Dr. Joe Hayden, a former television news writer, reporter and producer, specializes in media history and politics. He is the author of two books on presidential-press relations (Covering Clinton and A Dubya in the Headlights), a third on American journalists at the end of World War I (Negotiating in the Press) and a fourth on Southern editors during the Civil War (Journalism in the Fallen Confederacy). In 2018, he co-produced a documentary on civil rights activism in Memphis, Once More at the River. He is currently at work on a history of disinformation in the U.S. (Routledge, 2023).

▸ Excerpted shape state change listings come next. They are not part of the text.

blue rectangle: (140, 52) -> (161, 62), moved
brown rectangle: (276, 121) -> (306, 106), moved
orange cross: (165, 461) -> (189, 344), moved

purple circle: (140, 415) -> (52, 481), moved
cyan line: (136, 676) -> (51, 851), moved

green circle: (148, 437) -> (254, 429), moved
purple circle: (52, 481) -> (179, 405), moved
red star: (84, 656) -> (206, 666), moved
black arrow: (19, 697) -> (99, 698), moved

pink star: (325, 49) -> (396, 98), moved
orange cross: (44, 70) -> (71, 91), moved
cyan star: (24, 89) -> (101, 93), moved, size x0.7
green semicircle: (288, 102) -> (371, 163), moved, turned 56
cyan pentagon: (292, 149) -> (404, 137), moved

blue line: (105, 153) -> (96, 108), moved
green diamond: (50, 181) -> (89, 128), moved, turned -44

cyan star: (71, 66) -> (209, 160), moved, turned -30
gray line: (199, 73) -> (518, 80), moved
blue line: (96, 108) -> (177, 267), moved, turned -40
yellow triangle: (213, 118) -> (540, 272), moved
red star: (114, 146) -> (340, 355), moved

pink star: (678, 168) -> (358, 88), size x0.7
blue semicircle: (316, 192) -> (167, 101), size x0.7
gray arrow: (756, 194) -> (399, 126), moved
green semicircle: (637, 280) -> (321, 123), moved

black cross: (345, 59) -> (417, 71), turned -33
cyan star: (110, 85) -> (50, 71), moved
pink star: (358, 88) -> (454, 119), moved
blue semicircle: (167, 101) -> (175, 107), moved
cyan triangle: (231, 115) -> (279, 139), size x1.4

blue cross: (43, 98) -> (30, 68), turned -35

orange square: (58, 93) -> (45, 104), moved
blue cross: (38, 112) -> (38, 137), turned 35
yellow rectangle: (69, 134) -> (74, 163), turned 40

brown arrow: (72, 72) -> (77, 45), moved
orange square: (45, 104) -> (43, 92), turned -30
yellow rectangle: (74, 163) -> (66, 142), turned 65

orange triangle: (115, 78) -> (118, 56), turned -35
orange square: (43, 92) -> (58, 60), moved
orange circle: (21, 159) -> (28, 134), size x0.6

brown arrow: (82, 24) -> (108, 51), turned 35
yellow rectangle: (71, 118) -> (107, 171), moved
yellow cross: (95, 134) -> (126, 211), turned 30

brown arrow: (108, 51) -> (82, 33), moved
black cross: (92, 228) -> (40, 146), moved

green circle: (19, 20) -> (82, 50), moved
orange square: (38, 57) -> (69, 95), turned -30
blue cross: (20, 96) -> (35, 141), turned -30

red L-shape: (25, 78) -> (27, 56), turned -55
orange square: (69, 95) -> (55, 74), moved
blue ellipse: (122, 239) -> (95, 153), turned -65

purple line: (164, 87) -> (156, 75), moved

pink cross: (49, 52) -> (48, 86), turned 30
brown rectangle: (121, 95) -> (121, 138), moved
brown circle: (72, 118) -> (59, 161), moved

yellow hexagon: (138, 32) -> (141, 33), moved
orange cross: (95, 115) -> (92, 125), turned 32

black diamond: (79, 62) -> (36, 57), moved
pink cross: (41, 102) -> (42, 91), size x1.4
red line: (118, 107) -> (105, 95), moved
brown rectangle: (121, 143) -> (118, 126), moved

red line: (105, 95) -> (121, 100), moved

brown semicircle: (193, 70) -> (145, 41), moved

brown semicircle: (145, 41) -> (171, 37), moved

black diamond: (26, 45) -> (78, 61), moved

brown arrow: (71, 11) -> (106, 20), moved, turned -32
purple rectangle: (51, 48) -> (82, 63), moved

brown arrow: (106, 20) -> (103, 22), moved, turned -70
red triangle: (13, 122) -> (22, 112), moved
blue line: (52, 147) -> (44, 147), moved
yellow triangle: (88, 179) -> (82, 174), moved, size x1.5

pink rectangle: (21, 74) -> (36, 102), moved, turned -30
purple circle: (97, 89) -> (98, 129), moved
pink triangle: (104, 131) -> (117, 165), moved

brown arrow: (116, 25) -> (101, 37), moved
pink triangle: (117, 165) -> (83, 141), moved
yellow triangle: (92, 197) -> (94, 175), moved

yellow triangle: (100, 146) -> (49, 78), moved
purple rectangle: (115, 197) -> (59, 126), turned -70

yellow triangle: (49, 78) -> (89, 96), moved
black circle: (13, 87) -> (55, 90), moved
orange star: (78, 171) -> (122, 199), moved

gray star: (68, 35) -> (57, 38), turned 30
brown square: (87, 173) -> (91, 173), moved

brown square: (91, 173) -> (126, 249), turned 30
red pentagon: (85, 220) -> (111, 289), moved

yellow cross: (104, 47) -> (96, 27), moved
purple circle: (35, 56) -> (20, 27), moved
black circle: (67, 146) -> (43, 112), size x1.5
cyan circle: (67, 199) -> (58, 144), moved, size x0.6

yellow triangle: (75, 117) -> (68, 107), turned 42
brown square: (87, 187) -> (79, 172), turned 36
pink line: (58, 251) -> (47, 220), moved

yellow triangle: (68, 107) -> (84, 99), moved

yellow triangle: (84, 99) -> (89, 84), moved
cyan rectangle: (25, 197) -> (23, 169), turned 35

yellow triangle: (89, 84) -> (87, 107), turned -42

He has taught writing for more than 20 years and published two books on the subject: The Little Grammar Book (Marion Street Press, 2012) and a companion volume, The Little Style Book (Marion Street Press, 2015). In 2008, he received the Thomas W. Briggs Award for Excellence in Teaching. In 2015, Dr. Hayden received a Faudree Professorship, a three-year appointment. He has also taught in Germany, Egypt, and China.
Dan Norwood has been a public interest and employment law attorney in Memphis for the past forty-four years. Over his career he has represented numerous individual whistleblowers and victims of employment discrimination, as well as the Memphis AFL-CIO Labor Unions Council, the Memphis Education Association, the Memphis Newspaper Guild, and other labor organizations. He has received the highest “AV” rating a lawyer can receive in the national Martindale-Hubbell Law Directory of attorneys; he’s been listed for over twenty years in Superlawyers and Best Lawyers in America in labor and employment law. As a public interest attorney, Mr. Norwood has represented major corporations, national organizations and citizens groups in successfully fighting arbitrary and illegal government actions at both the national and local level. He has helped stop everything from federal regulations imposing unreasonable and expensive demands on businesses to unwanted garbage dumps, malls and cemeteries proposed to be built in residential neighborhoods. In his hometown of Memphis he has filed and won public interest lawsuits that on one occasion stopped the members of the Memphis City Council from illegally raising their pay and on another occasion forced the City to hold an election to fill a vacancy in the Mayor’s office. Norwood has been a member of The Church of Jesus Christ of Latter-Day Saints since 1984 and has served in numerous callings in his church, including five years as the bishop of a local congregation. He is the husband of Debra Chaves Norwood, who is also an attorney, and the father of four children.